I am a mature student in my 40s, lone parent, in the final year of my degree. I've sacrificed a lot to get here. Am currently trying to muster the enthusiasm to write my dissertation.
I feel this degree has been a very time consuming and very expensive mistake.
Reasons I decided to do my degree:
Better job prospects - the main reason. Not only to increase my chances of getting a job but my aim was to have a job that I actually enjoy.
To prove something to myself - more of a sub-concious reason that has become more apparent. I failed at school and have always had a 'stupid' complex.
To be a good example to DS - not specifically in terms of going to uni, but felt I had generally achieved very little and wanted to do something that required sacrifice, hard work, determination etc.

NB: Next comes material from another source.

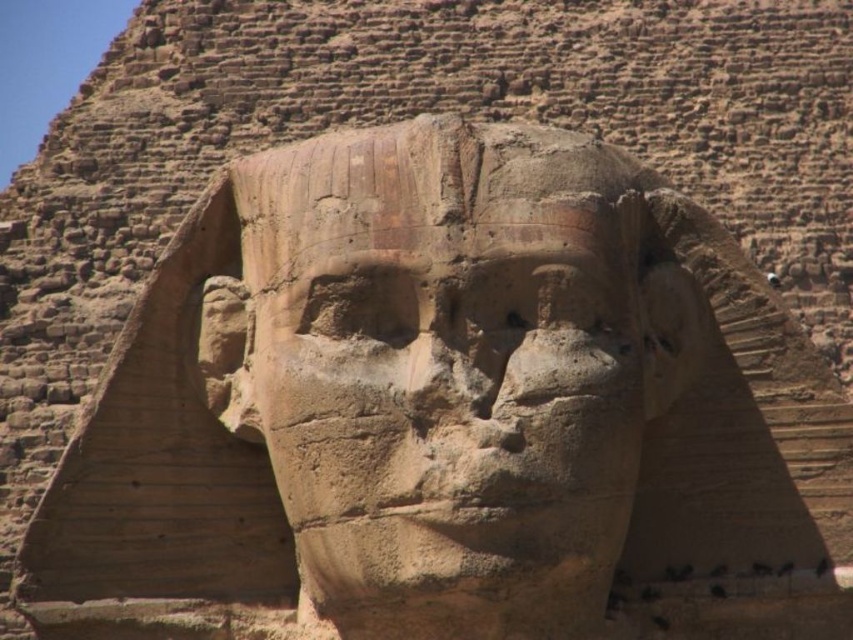 You are an archaeologist examining the Great Sphinx of Giza. You notice the sandstone statue at center and the brown stone nose at center. Which object is closer to you?

The sandstone statue at center is closer to you because it is in front of the brown stone nose at center.

You are an archaeologist examining the Great Sphinx of Giza. You notice the sandstone statue at center and the brown stone nose at center. Which object is wider?

The sandstone statue at center is wider than the brown stone nose at center.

Unfortunately it hasn't quite panned out that way:
Re job prospects - I thought by now I would have developed a passion for my subject, but I haven't. In fact it's had the opposite effect, I've gone off it.
Re my stupid complex - I've never felt more stupid in my life. My grades have been getting worse and people young enough to be my children are sailing through. My access course tutor had high hopes for my getting a first which has only exacerbated my feeling of failure . At the moment I'm on track for a 2:1. If I fuck up my dissertation then I could get a 2:2 and I really don't think I could handle that tbh.
Re good example - There are many other less time consuming and cheaper ways I could have achieved this! Hindsight and all that.
Anyone feel/felt like I do? Any encouraging stories?